AI art: DALL·E reviewed
Writers are spooked but should illustrators be worried too?
The hope that robots will take over mundane chores such as laundry and washing up is still a pipe dream. But AI tools that can ape and, for most, better our artistic talents have definitely landed.
Conjure up the most incongruous set of words, type them into website DALL·E and a set of four images will soon appear before your eyes.
“A photo of a goblin eating sunflowers in the desert”; “a sad clown running on the moon”; “an illustration of a golden retriever on the moon, eating a Mars bar, with a cap on”.
These are all images that most humans would struggle to imagine and yet the website DALL·E – a portmanteau of the artist Salvador Dali and Pixar’s character WALL-E – serves up four options within half a minute. Not only can it create photorealistic images from a simple text description, it can also edit photos based on a text description and fill in or replace part of an image with AI-generated imagery.
It’s undoubtedly alarmingly clever. An explainer tells me it works by training an artificial neural network on images and their text descriptions. This is still gobbledygook to me but ultimately it somehow not only understands standalone objects but can recognise patterns between them and the relationship between them. It can therefore put two unlikely objects together realistically, like a panda riding a motorbike.
DALL·E 2, the latest system created by ChatGPT-maker OpenAI, is just one of a growing number of AI-image generators on the market. Others include Midjourney and Stable Diffusion. And like all AI, they’re constantly getting smarter.

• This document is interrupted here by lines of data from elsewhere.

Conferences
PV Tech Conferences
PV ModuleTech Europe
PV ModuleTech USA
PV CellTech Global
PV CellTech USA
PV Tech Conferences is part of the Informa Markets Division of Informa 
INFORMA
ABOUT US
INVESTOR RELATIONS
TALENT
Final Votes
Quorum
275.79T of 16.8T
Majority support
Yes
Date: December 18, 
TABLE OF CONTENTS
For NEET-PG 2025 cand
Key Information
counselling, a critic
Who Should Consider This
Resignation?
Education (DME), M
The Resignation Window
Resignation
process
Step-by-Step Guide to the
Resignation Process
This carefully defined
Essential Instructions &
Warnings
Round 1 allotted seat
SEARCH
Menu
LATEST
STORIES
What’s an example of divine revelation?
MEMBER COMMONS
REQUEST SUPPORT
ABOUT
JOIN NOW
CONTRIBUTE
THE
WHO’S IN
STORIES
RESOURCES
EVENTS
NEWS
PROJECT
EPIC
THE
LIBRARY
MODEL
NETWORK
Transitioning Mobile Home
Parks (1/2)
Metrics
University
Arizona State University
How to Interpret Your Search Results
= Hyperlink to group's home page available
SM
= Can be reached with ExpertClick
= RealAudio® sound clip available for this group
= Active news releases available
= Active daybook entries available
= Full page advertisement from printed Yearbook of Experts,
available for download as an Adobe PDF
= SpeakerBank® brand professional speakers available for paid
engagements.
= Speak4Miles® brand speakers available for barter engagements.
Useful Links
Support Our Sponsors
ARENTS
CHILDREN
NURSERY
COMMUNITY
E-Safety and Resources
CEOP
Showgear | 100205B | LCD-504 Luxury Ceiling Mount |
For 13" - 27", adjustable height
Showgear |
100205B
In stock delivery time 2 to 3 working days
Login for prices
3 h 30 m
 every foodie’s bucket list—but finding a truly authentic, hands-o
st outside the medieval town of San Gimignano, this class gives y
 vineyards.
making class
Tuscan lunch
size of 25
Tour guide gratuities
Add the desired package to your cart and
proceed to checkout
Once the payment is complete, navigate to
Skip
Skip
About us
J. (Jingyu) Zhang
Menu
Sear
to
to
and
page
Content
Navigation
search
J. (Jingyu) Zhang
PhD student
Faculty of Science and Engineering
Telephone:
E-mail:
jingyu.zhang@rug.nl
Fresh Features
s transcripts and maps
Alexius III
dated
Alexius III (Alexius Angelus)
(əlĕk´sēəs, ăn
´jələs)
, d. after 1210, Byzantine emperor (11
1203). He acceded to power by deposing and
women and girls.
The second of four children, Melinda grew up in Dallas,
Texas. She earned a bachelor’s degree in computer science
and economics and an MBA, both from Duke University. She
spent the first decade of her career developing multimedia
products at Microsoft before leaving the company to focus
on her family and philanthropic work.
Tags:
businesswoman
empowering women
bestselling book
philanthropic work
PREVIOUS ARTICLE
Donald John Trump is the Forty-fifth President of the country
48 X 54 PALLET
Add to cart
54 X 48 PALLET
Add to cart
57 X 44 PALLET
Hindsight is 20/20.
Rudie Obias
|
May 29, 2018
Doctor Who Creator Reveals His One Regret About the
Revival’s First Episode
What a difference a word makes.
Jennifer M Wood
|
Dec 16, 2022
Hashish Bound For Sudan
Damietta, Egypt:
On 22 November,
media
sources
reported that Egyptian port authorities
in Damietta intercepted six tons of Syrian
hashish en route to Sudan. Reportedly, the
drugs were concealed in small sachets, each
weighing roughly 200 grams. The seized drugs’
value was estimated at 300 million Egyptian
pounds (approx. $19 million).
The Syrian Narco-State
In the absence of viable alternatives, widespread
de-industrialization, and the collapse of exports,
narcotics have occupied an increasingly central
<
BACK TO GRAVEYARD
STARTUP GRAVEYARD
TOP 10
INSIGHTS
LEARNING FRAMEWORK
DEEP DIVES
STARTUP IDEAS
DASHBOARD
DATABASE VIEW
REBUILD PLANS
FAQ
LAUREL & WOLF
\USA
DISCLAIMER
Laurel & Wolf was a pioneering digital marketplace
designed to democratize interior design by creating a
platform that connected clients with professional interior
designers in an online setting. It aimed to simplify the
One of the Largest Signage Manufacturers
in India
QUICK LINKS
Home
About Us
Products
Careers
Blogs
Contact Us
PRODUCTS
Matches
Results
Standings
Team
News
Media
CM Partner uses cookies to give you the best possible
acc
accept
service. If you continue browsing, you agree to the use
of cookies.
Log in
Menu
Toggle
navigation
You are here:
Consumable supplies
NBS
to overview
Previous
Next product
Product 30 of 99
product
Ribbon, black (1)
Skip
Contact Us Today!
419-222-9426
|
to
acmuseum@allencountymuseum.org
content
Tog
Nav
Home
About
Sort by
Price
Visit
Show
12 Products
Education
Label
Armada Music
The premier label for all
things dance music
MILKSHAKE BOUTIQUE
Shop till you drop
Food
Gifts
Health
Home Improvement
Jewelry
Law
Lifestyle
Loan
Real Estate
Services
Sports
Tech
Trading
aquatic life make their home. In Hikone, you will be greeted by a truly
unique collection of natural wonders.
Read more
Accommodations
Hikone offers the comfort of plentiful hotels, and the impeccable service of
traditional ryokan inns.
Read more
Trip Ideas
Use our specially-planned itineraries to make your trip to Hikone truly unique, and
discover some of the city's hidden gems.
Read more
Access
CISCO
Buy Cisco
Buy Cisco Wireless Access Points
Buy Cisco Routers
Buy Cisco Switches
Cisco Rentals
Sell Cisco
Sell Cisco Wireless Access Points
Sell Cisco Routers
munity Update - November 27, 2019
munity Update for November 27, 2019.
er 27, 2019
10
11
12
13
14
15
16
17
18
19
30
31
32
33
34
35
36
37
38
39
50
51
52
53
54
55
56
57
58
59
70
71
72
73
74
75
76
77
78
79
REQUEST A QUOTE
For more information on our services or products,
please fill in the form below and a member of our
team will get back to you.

What does AI mean for artists, illustrators and marketing departments?
OpenAI’s CEO Sam Altman says it’s a tool that “help artists and illustrators be more creative”.
But he also says: “A decade ago, the conventional wisdom was that AI would first impact physical labour, and then cognitive labour, and then maybe someday it could do creative work. It now looks like it’s going to go in the opposite order.”
It’s still early days and hard to predict. From my very small-scale research it would seem it could be useful for creating mood boards, new logos and website designs such as banner images. But I imagine it will take some pretty precise instructions to get AI-generated stuff to meet branding requirements.
And DALL·E 2 doesn’t seem to have cracked the stock images market yet. I asked for a photo of a business woman in an office on her laptop, looking at the camera. The eyes were creepy (see top image).
But I'm sure, with time, AI systems could be a serious competitor to stock image providers. As well as to illustrators. A father in California self-published a children’s book using only ChatGPT and Midjourney.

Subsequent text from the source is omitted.